Microsoft VibeVoice: Frontier Open-Source Voice AI, and How to Run It Locally

If you've heard an AI-generated "podcast" that actually sounded like two people talking — natural
turn-taking, banter, the occasional bit of background music swelling at the right moment — there's
a decent chance it came from VibeVoice, Microsoft's
open-source voice-AI family. It's genuinely impressive technology, and it's also a useful object
lesson in what happens when a frontier speech model meets the open internet. Let me cover both: what
it is, and how to actually run it on your own machine today.

What VibeVoice is

VibeVoice isn't one model — it's a family of open-source frontier voice-AI models spanning both
text-to-speech and speech recognition:

VibeVoice-TTS (1.5B) — long-form, multi-speaker TTS. Synthesizes up to 90 minutes of
speech in a single pass with up to 4 distinct speakers, English + Chinese (and emergent
cross-lingual). This is the podcast-generator everyone shared. Accepted as an Oral at ICLR 2026.
VibeVoice-Realtime (0.5B), a.k.a. VibeVoice-Streaming — a lightweight real-time TTS with
streaming text input, ~200 ms first-audio latency, and robust long-form generation (~10 minutes,
8k-token context). Single-speaker, English-focused.
VibeVoice-ASR (7B) — the flip side: speech-to-text. One pass over 60 minutes of audio,
producing structured who / when / what transcripts across 50+ languages. It's now shipped in
Hugging Face transformers.

The clever bit: 7.5 Hz tokens + next-token diffusion

The reason VibeVoice can hold a 90-minute conversation together is its continuous speech
tokenizers (acoustic + semantic) running at an ultra-low frame rate of 7.5 Hz. Most neural
audio codecs tokenize at dozens or hundreds of frames per second; at 7.5 Hz the sequence is short
enough that a language model can reason over an hour of audio without drowning in tokens. On top
of that sits a next-token diffusion framework: a Large Language Model (Qwen2.5 is the base)
understands the text and dialogue flow, and a diffusion head generates the high-fidelity acoustic
detail. The real-time 0.5B variant drops the semantic tokenizer and uses an interleaved, windowed
design — encoding incoming text chunks while it keeps generating audio from prior context.

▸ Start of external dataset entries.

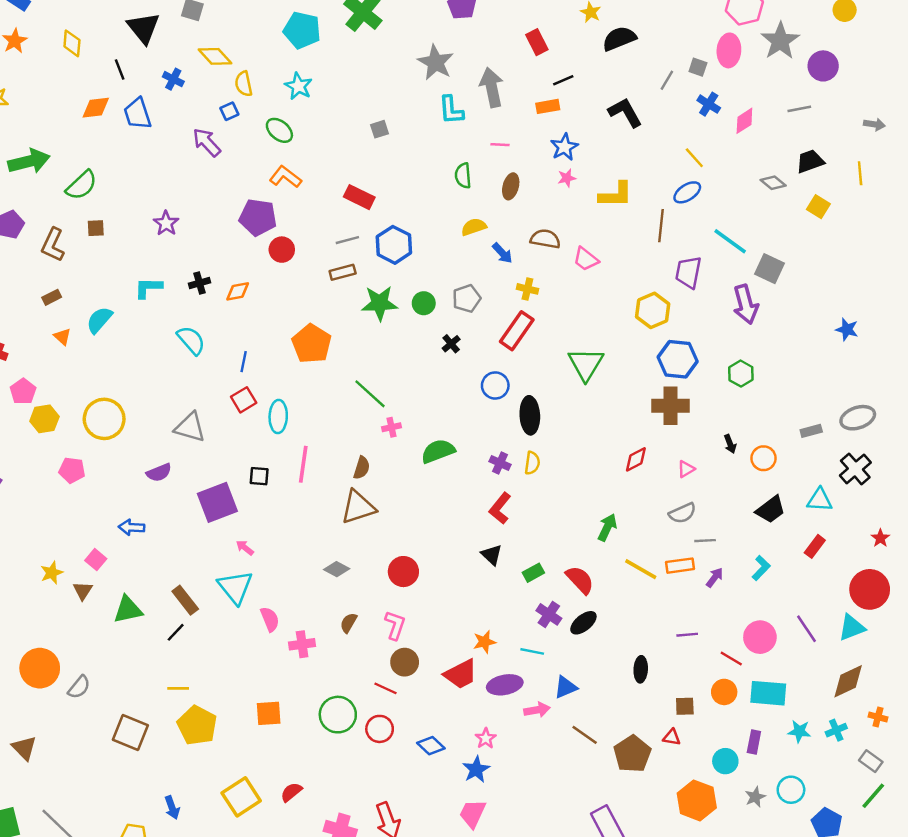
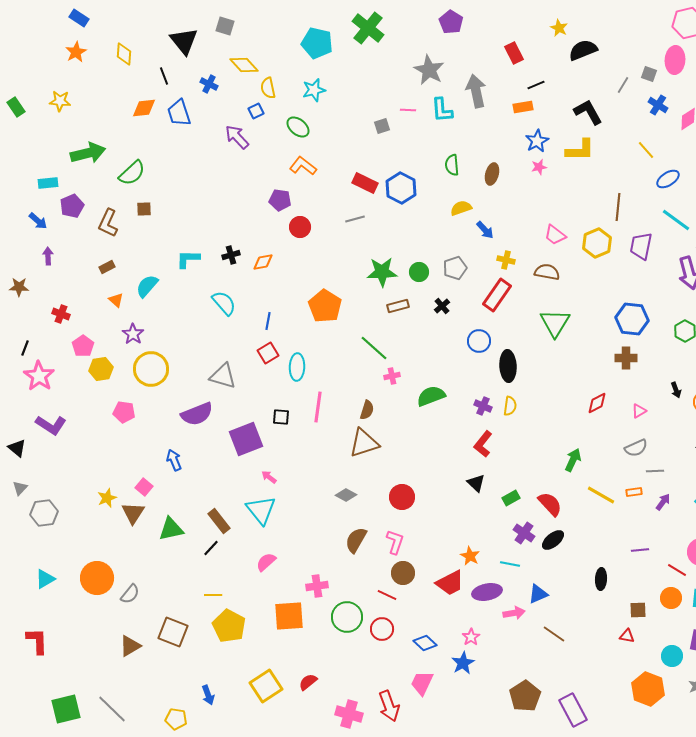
cyan star: (298, 86) -> (314, 90), turned 30
pink line: (500, 145) -> (408, 110), moved
blue ellipse: (687, 192) -> (668, 179), moved
yellow L-shape: (616, 195) -> (580, 150), moved
purple pentagon: (258, 217) -> (280, 200), size x0.7
purple star: (166, 223) -> (133, 334), moved
brown semicircle: (545, 239) -> (547, 272), moved
blue hexagon: (394, 245) -> (401, 188), moved
brown rectangle: (343, 272) -> (398, 306), moved
yellow hexagon: (653, 310) -> (597, 243), moved
brown cross: (671, 406) -> (626, 358), size x0.7
purple semicircle: (159, 473) -> (197, 414), size x1.5
blue arrow: (132, 527) -> (174, 460), turned 65
orange rectangle: (680, 566) -> (634, 492), size x0.7
brown triangle: (83, 591) -> (133, 513), size x1.4
pink semicircle: (270, 619) -> (266, 562), moved, turned -110
brown semicircle: (349, 623) -> (356, 540), size x1.5
orange star: (484, 642) -> (470, 556), turned -30
pink cross: (302, 644) -> (317, 586), moved
orange square: (269, 713) -> (289, 616), size x1.4
brown triangle: (24, 748) -> (130, 646), moved, turned 45
brown pentagon: (632, 754) -> (525, 696), moved
pink trapezoid: (473, 814) -> (422, 683), moved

That low-frame-rate-tokenizer-plus-diffusion-head recipe is the whole trick, and it's why the output
is both long and natural.

The part you have to talk about: it got pulled

Here's the honest history, because it directly affects what you can run:

2025-09-05 — "After release, we discovered instances where the tool was used in ways
inconsistent with the stated intent… we have removed the VibeVoice-TTS code from this repository."

High-quality, controllable, multi-speaker speech is exactly the thing bad actors want for
impersonation, fraud, and disinformation. Microsoft disabled the hosted TTS demo and removed the
official TTS install/usage code. To this day the TTS doc simply reads "Installation and Usage:
Disabled due to widespread misuse." The model weights remain on Hugging Face and community forks
carry the inference code, but the official, blessed path for the 1.5B podcast model is gone.

Microsoft then re-focused the public repo on lower-risk pieces: the Realtime-0.5B model (Dec
2025, with embedded/locked voice prompts specifically to mitigate deepfake risk) and the ASR
model (Jan 2026). The whole project is stamped research-and-development only — "We do not
recommend using VibeVoice in commercial or real-world applications without further testing." Treat
it accordingly, and disclose AI-generated audio when you share it.

How to run it locally

So what can you actually run? The clean, officially-supported local path today is VibeVoice-Realtime-0.5B.
Good news for those of us on Apple hardware: Microsoft tested real-time performance on NVIDIA T4
and Mac M4 Pro — it runs on Apple Silicon, not just CUDA.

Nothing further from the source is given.